Read more and listen to interviews here.

Monday, October 06, 2008

NATIONAL: School Seeks To Connect Health Policy With Care

(previously published here at www.thebulletin.us)

After a spiritual retreat to Rome in which he met with Vatican leaders in healthcare from around the world, David B. Nash, M.D., M.B.A. returned to Philadelphia, and to Thomas Jefferson University, where he has been named inaugural dean of a new graduate school of health policy.

The establishment of the Jefferson School of Health Policy and Population Health (JSHPPH) was announced last week by University President Robert L. Barchi, M.D., Ph.D., who described it as building on Jefferson's expertise in health-care quality improvement and chronic care management and providing "a venue for this expertise that is recognized nationally and internationally."

The school, which will be housed in existing facilities, is an expansion of the Jefferson Medical College's Department of Health Policy (DHP). It will feature an interdisciplinary curriculum where medical, nursing and allied health students, as well as recent undergraduates and mid-career professionals, take classes together, both online and in traditional classrooms.

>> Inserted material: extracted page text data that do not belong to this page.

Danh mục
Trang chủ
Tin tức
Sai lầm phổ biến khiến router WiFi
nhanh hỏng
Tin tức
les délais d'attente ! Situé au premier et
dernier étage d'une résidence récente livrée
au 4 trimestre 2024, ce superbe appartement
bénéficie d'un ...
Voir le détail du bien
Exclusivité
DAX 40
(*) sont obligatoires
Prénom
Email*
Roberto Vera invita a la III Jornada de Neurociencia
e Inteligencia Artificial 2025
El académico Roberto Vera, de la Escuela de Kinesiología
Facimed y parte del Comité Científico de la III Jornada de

According to Dr. Nash, currently the Dr. Raymond C. and Doris N. Grandon Professor of Health Policy and chair of the DHP, this school was months in the making and its purpose is to "address the health-care crisis in the United States - its quality, safety, affordability and accessibility."

"One of the things we're going to teach in our new school is how important it is to take care of the underserved," said Dr. Nash, also a board member of Catholic Healthcare Partners, the non-profit health system that sponsored the Rome retreat. "We're going to pay a lot of attention to the meaning of the word 'mission' in health care."

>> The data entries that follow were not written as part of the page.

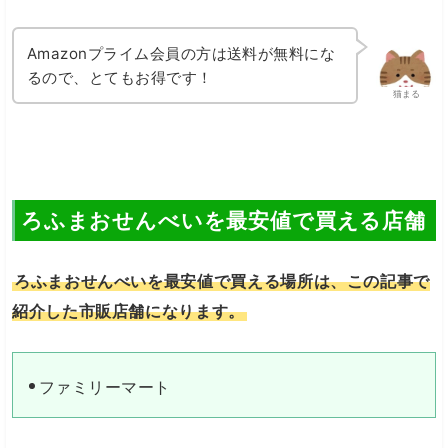
Amazonプライム会員の方は送料が無料にな
るので、とてもお得です！
猫まる
ろふまおせんべいを最安値で買える店舗
ろふまおせんべいを最安値で買える場所は、この記事で
紹介した市販店舗になります。
ファミリーマート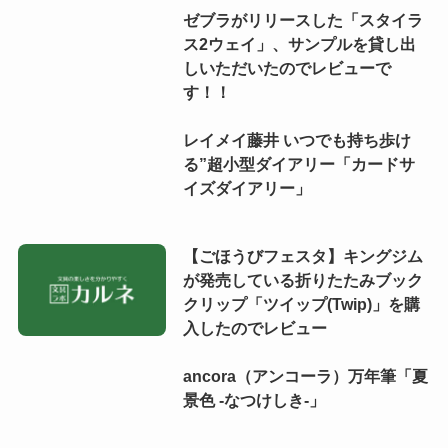
ゼブラがリリースした「スタイラ
ス2ウェイ」、サンプルを貸し出
しいただいたのでレビューで
す！！
レイメイ藤井 いつでも持ち歩け
る”超小型ダイアリー「カードサ
イズダイアリー」
【ごほうびフェスタ】キングジム
が発売している折りたたみブック
クリップ「ツイップ(Twip)」を購
入したのでレビュー
ancora（アンコーラ）万年筆「夏
景色 -なつけしき-」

JSHPPH's stated mission is "to prepare leaders with global vision to develop, implement and evaluate health policies and systems that improve the health of populations and thereby enhance the quality of life."

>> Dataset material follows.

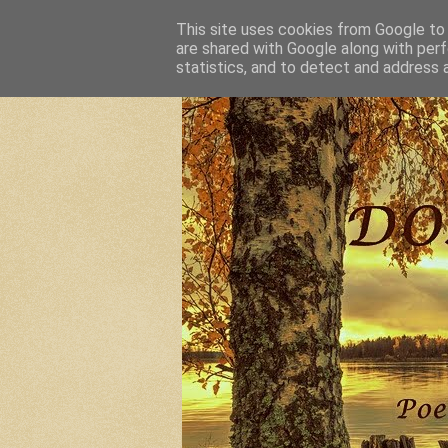
This site uses cookies from Google to d
are shared with Google along with perf
statistics, and to detect and address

In Sept. 2009, the school will open for individuals interested in Master's degrees in Public Health and Health Policy, or Chronic Care Management and Healthcare Quality and Safety - two unique programs that are the first of their kind in the nation and region.

The range of programs are aimed at attracting individuals with a variety of interests and career goals. So while the Quality and Safety program may attract mid-career professionals and undergraduates with an interest in social organization and improvement, the Chronic Care program may appeal to people who interact with families - existing nurses, case managers and diabetes educators - and the health policy program students aiming for academia or the governmental process.

As the new school develops further, dual degree programs and two doctoral programs in Health Policy and Population Health Sciences will also be added.

In addition to Philadelphia's resources, JSHPPH is building partnerships with Widener Law School, the University of Delaware and other business schools in the area.

Cooperation will also come from Catholic Healthcare Partners, the American College of Physician Executives, and the American College of Medical Quality.

Key collaborators in the creation of JSHPPH include the Department of Family and Community Medicine, Kimmel Cancer Center and its Division of Population Science in the Department of Medical Oncology, the Center for Applied Research on Aging and Health, and the Jefferson School of Pharmacy.

For Dr. Nash, the opportunity to continue almost two decades of work at Jefferson, developing his interest in health policy and health care, has been rewarding.

"I'm waking up very, very early every day and thinking about the things I have to do," he said.